Weighted Policy Learner (WPL) Algorithm
Jump to navigation
Jump to search
A Weighted Policy Learner (WPL) Algorithm is a Multi-Agent Reinforcement Learning (MARL) Algorithm that enables agents to converge to a Nash Equilibrium assuming each agent is oblivious to other agents and receives only one type of feedback.
- Example(s):
- as in Abdallah & Lesser (2007).
- …
- Counter-Example(s):
- Adapt When Everybody is Stationary Otherwise Move to Equilibrium (AWESOME) Algorithm,
- Enhanced Cooperative Multi-Agent Learning Algorithm (ECMLA) Algorithm,
- Learn or Exploit for Adversary Induced Markov Decision Process (LoE-AIM) Algorithm,
- Replicatior Dynamics with a Variable Learning Rate (ReDVaLeR) Algorithm,
- Win or Learn Fast (WoLF) Algorithm.
- See: Game Theory, Machine Learning System, Q-Learning, Reinforcement Learning, Nash Equilibrium.
References
2008
- (Abdallah & Lesser, 2008) ⇒ Sherief Abdallah, and Victor Lesser. (2008). “A Multiagent Reinforcement Learning Algorithm with Non-linear Dynamics.” In: Journal of Artificial Intelligence Research, 33(1).

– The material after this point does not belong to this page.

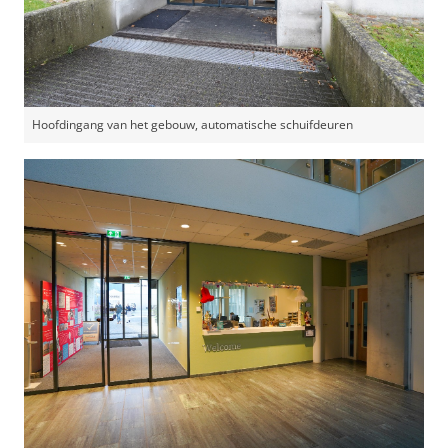
Hoofdingang van het gebouw, automatische schuifdeuren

- QUOTE: In this paper we propose a new MARL algorithm that enables agents to converge to a Nash Equilibrium, in benchmark games, assuming each agent is oblivious to other agents and receives only one type of feedback: the reward associated with choosing a given action. The new algorithm is called the Weighted Policy Learner or WPL for reasons that will become clear shortly. We experimentally show that WPL converges in well-known benchmark two-player-two-action games.
2007
- (Abdallah & Lesser, 2007) ⇒ Sherief Abdallah, and Victor Lesser. (2007). “Multiagent Reinforcement Learning and Self-organization in a Network of Agents.” In: Proceedings of the 6th international joint conference on Autonomous agents and multiagent systems. ISBN:978-1-904262-7-5 doi:10.1145/1329125.1329172
- QUOTE: The advantage of using this gradient ascent approach is that agents can learn stochastic policies, which is necessary for most of the convergence guarantees. Algorithm 1 describes the Weighted Policy Learner (WPL) algorithm [1], which we have chosen as the accompanying learning algorithm for our self-organizing mechanism. It should be noted, however, that our mechanism does not depend on the accompanying learning algorithm. In fact, the interaction between WPL and our self-organizing mechanism is encapsulated through the Q and π data structures, which are common to learning algorithms other than WPL.
WPL achieves convergence using an intuitive idea: slow down learning when moving away from a stable policy and speedup learning when moving towards the stable policy. In that respect, the idea has similarity with the Win or Lose Fast heuristic (WoLF) [3], but the WPL algorithm is more intuitive and achieves higher performance than algorithms using WoLF.
- QUOTE: The advantage of using this gradient ascent approach is that agents can learn stochastic policies, which is necessary for most of the convergence guarantees. Algorithm 1 describes the Weighted Policy Learner (WPL) algorithm [1], which we have chosen as the accompanying learning algorithm for our self-organizing mechanism. It should be noted, however, that our mechanism does not depend on the accompanying learning algorithm. In fact, the interaction between WPL and our self-organizing mechanism is encapsulated through the Q and π data structures, which are common to learning algorithms other than WPL.